Cameron Jamie’s first New York solo exhibition looked back to medieval Austria, centering on 11 ornately gro­tesque wooden masks reminiscent of those worn, to this day, by villag­ers channeling Krampus (a kind of anti-Santa Claus) and his band of demons, who in December street revels sometimes playfully whip those—par­ticularly children and attractive young women—alleged to have been “naugh­ty.” Collectively titled Smiling Disease (2008), the works also reference Perchten,festival masks that devo­tees of the ancient Germanic goddess Perchta once used to ward off evil spir­its. The sculptural disguises, which the artist commissioned from an Austrian carver, are gnarled and fleshy-looking, with matted, shaggy fur from various animals serving as hair. The toothy, painfully wrought faces are delicately assembled and smile, seeming to relish the irony of their elegant abjection. Each mounted on a single bare tree branch stuck in a flat-cut section of log to form a pedestal, they were shown in a rough circle, as if conferring among them­selves or conspiring with any viewer who dared to step into the center.

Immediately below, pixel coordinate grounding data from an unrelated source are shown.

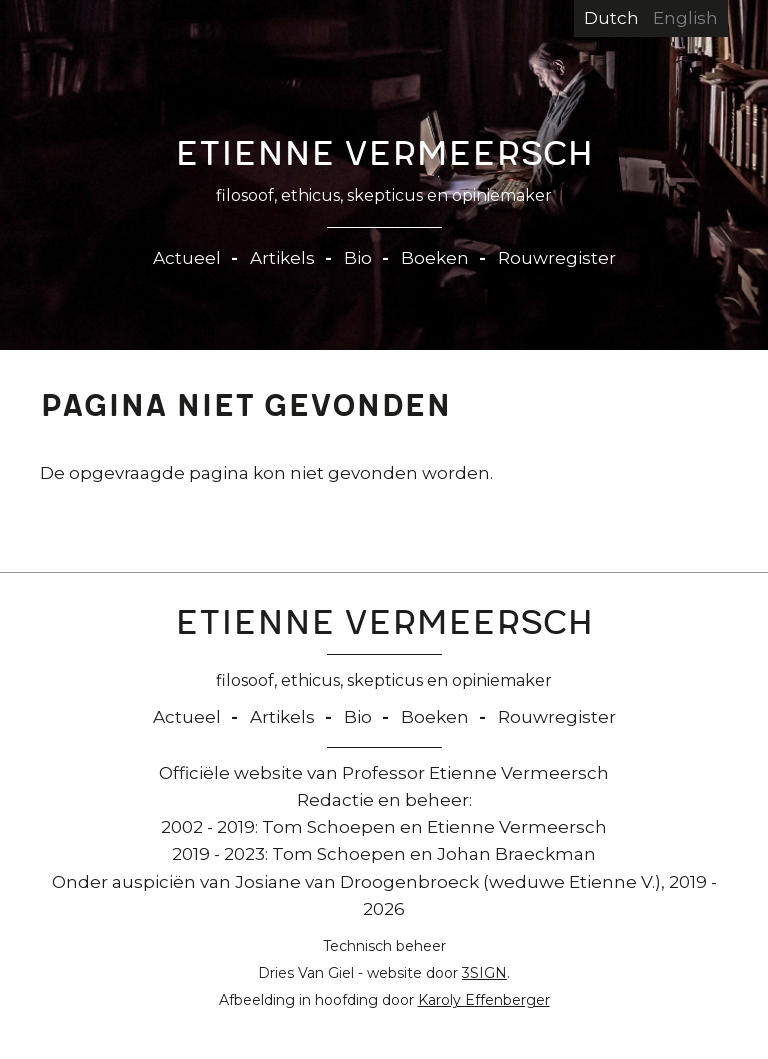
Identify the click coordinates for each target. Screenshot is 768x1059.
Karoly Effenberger (484, 1000)
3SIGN (484, 973)
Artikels (282, 258)
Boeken (435, 258)
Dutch (611, 18)
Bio (358, 258)
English (685, 18)
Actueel (187, 258)
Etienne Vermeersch (384, 158)
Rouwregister (557, 258)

Jamie, a 41-year-old, American-born artist now living in Paris, is best known for films that focus on social groups and activities excluded from official culture, which makes his forays into formal display interesting. His theatrically presented masks call attention to their function as props, and to the silence of their sur­roundings. Though he has shot Krampus parades, the footage was not presented in the show. The masks were accom­panied instead by inky drawings and semiabstract ceramic sculptures. Most of the works on paper feature black lines and drips arrayed around an axis in a manner that recalls the Surrealist practice of automatic drawing. They are mounted on boards to suggest windows in a door, a facile metaphor for a peek through a closed portal. Like the masks, they invoke a narrow psychological zone between control and release. Jamie’s ceramic works take the form of deformed birds, emerging seemingly prematurely from their deliberately clumsy bases. They are exquisitely painted, dignified when they look like a phallus, and morbidly funny when they look like a pile of excrement. Fantasy, it seems, holds opposing psychic forces waiting to emerge.